Я говорю об этом Леннарту, когда все автографы розданы, цветы получены и мы остаемся в зале вдвоем. Он улыбается:
— Все было очень хорошо.
Я сжимаю его мягкие, детские на ощупь щеки:
— Хорошо! Все было просто потрясающе! Полная иллюзия, что все в зале понимали русский. Или я говорила по-шведски. Ты потрясающий переводчик!
У него болезненно дергается рот:
— Лучше б я был таким поэтом…
— Прочитай мне свои стихи.
Я сажусь на первый ряд с самым внимательным видом, даже ногу на ногу не закидываю, чтобы ему не померещилось пренебрежение, а Леннарт в растерянности переминается на сцене.
— Но ты же не поймешь…
— Я постараюсь. Раз уж сегодня здесь творятся чудеса. — Потом повторяю то, что сказал мне он: — Я буду слушать музыку твоих слов.
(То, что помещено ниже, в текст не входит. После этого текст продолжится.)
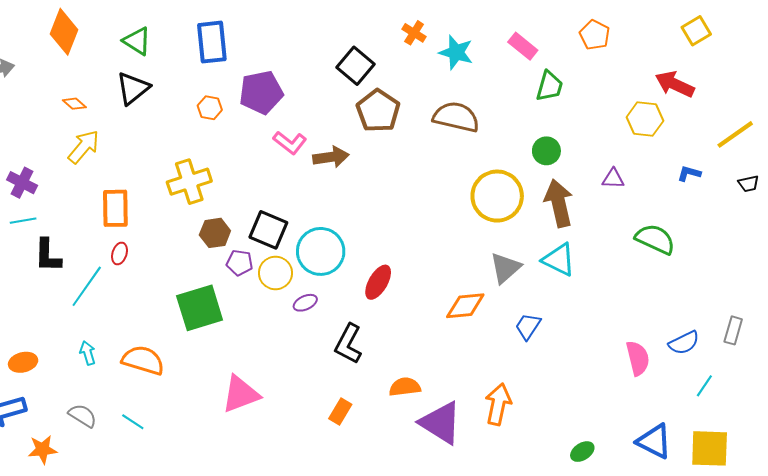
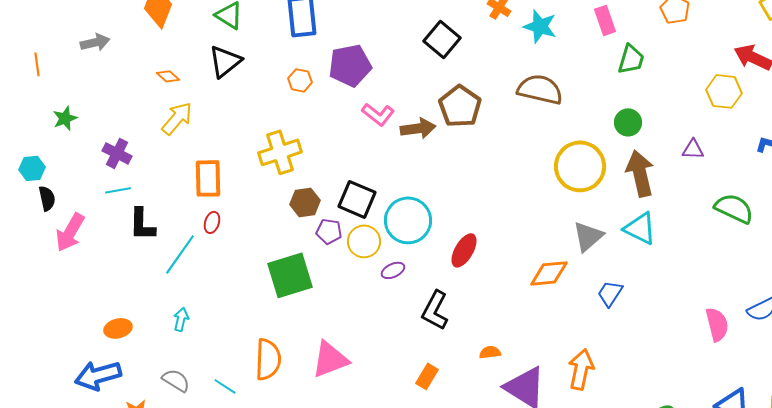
pink rectangle: (523, 46) -> (605, 20), turned 32
brown pentagon: (378, 111) -> (460, 106), moved
cyan arrow: (88, 353) -> (181, 319), turned 30
orange semicircle: (143, 360) -> (268, 359), moved, turned 75
orange semicircle: (405, 387) -> (490, 352), size x0.7

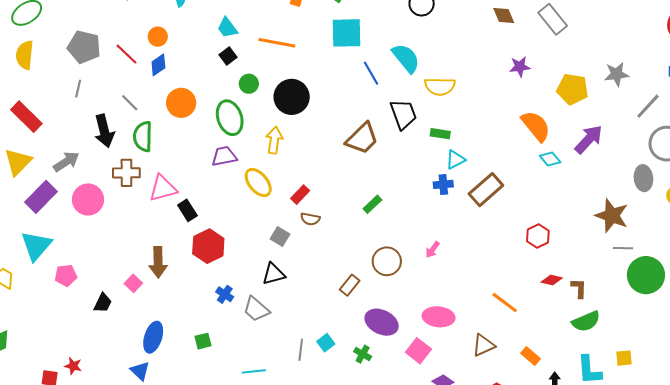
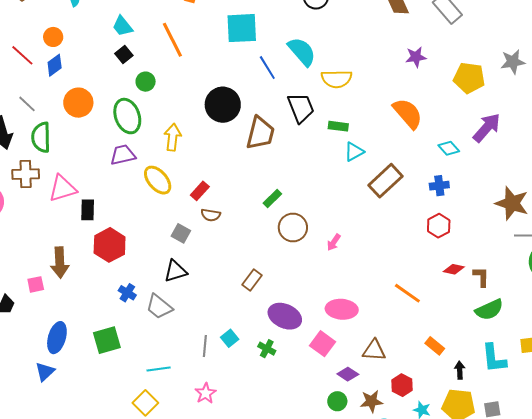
orange line: (277, 43) -> (172, 40), turned 54
black circle: (292, 97) -> (223, 105), moved
orange semicircle: (536, 126) -> (408, 113), moved
brown trapezoid: (362, 139) -> (260, 133), turned -30
blue cross: (443, 184) -> (439, 186), moved
black rectangle: (187, 210) -> (88, 210), turned 35
brown circle: (387, 261) -> (293, 228), moved
pink square: (133, 283) -> (36, 284), turned 36
green square: (203, 341) -> (107, 340), size x1.6
brown triangle: (484, 345) -> (374, 350), moved, turned 30
blue triangle: (140, 371) -> (45, 372), turned 35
И слышу ее. Глядя поверх моей головы, Леннарт произносит долгие, протяжные строки, цепляющиеся друг за друга так ловко, что меня увлекает сплошным потоком — не сознания, отстраненного и холодноватого, а чего-то более теплого, более взволнованного. Это можно назвать потоком эмоций, в котором мучительно слились и любовь, и безнадежность, и лиственный трепет надежды… Ломкие тени дрожат на асфальте, и суровое море швыряет живые волны на скалы, разбивает их вдребезги, без сожаления, без раскаяния. А уставшее от тысячелетнего пожара страсти солнце наблюдает за ними, продолжая мучить себя вспышками, и люди откликаются на них болью сердца.
Действительно ли все это было в стихах Леннарта, или я придумала их, как придумала его самого — какая разница? Скандинавская фантазия на четыре дня, неужели я не могу себе позволить? Кто мне запретит ненадолго сойти с ума и самой себе объявить, что я счастлива до того, что хочется бежать вприпрыжку по кромке воды, задрав платье, сверкая голыми лодыжками, и, дурачась, брызгать в лицо, которое на самом деле хочется гладить мокрыми ладонями, целовать солеными губами?!